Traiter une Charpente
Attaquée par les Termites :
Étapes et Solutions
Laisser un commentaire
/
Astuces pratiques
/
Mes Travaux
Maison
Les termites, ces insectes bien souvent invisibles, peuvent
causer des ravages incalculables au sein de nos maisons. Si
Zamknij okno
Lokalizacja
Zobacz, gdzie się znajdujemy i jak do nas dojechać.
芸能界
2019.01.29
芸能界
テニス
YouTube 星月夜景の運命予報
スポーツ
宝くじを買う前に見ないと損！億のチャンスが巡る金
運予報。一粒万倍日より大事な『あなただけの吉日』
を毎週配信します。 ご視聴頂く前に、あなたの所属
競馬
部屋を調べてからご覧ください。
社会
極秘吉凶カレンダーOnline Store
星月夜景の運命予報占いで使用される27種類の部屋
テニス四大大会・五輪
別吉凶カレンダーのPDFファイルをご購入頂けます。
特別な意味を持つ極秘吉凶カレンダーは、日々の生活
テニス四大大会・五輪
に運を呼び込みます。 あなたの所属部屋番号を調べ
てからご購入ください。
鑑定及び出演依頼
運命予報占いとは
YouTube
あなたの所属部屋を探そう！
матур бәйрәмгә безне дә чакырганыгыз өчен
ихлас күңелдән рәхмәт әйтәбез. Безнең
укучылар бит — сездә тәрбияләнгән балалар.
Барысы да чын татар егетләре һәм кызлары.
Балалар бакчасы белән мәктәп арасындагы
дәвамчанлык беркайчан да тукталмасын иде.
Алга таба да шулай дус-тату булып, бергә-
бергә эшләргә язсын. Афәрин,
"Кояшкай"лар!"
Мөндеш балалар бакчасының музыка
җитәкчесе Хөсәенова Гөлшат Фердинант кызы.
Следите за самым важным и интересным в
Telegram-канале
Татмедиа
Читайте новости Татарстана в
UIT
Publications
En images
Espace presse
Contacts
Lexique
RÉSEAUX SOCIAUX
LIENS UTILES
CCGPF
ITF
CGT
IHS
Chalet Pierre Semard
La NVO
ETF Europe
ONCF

==

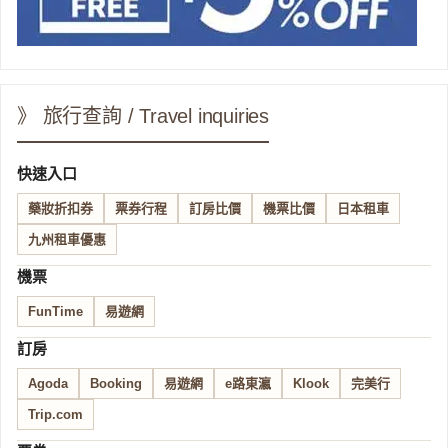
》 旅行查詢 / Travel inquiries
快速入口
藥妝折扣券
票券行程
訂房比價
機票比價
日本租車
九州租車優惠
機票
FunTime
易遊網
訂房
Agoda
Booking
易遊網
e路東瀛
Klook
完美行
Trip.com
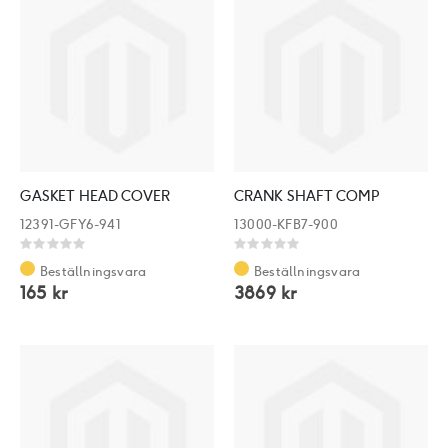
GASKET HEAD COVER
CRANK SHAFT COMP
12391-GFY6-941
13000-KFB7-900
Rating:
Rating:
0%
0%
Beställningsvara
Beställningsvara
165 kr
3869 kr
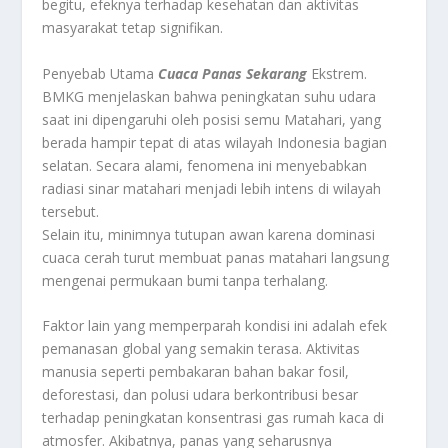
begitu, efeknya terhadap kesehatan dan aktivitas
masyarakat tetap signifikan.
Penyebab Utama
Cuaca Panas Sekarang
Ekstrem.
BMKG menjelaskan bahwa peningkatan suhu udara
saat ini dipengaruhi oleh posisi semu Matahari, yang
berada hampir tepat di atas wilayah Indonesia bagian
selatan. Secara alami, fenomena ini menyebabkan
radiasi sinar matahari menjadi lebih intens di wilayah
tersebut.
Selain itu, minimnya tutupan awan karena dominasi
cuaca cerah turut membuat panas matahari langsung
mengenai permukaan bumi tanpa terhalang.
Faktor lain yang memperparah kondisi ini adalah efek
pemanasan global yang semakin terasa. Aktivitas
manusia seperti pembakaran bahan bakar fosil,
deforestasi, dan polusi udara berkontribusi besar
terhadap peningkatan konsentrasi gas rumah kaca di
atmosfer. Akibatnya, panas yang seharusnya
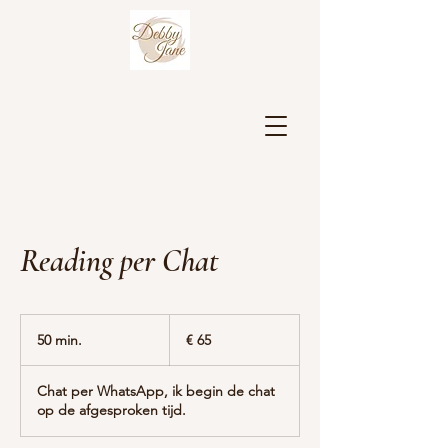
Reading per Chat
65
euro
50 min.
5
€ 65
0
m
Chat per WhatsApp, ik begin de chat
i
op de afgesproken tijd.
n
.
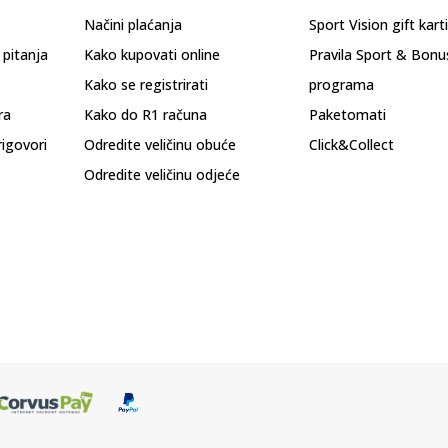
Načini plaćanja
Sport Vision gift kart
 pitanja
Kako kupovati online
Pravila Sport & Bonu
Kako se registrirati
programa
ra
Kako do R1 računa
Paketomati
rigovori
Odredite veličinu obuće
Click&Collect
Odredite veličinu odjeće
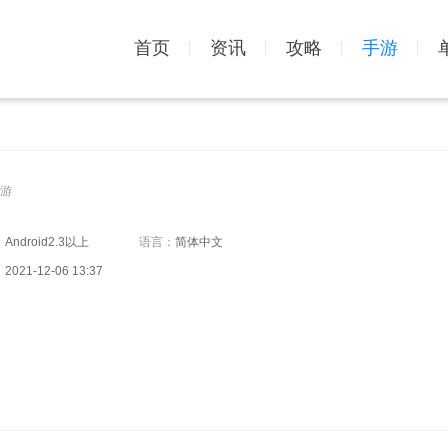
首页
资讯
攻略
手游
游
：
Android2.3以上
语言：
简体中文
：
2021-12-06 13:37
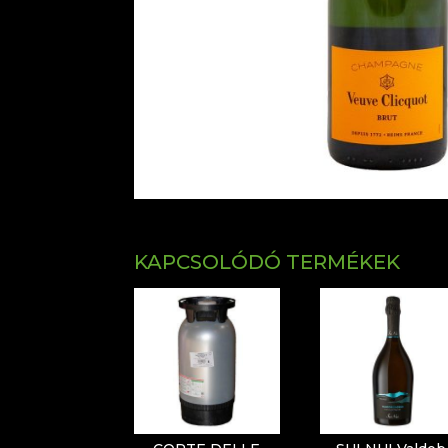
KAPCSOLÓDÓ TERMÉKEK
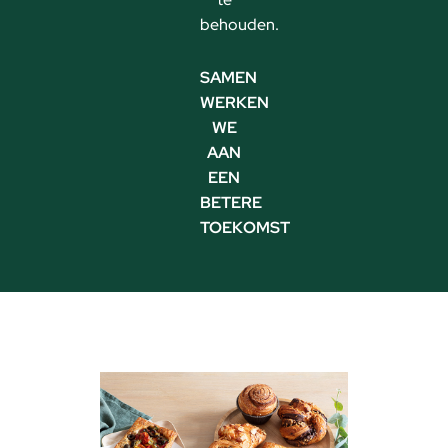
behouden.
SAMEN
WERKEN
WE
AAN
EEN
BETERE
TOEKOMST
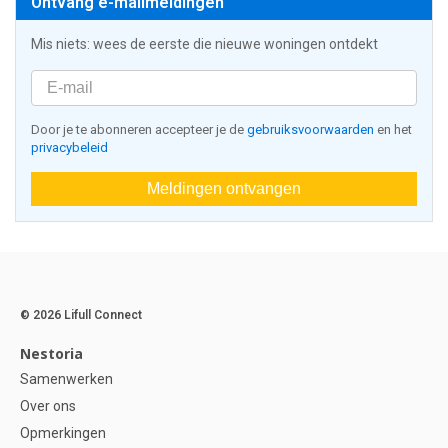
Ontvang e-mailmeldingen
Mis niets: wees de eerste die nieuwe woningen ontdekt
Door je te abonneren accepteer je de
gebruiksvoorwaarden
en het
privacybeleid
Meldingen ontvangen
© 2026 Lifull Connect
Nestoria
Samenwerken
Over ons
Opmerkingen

• Task item:
Above this instruction are the records; retype exactly the lines from the one containing "gebruiksvoorwaarden" up to and including the one containing "Opmerkingen".

• Response to the exercise:
gebruiksvoorwaarden
en het
privacybeleid
Meldingen ontvangen
© 2026 Lifull Connect
Nestoria
Samenwerken
Over ons
Opmerkingen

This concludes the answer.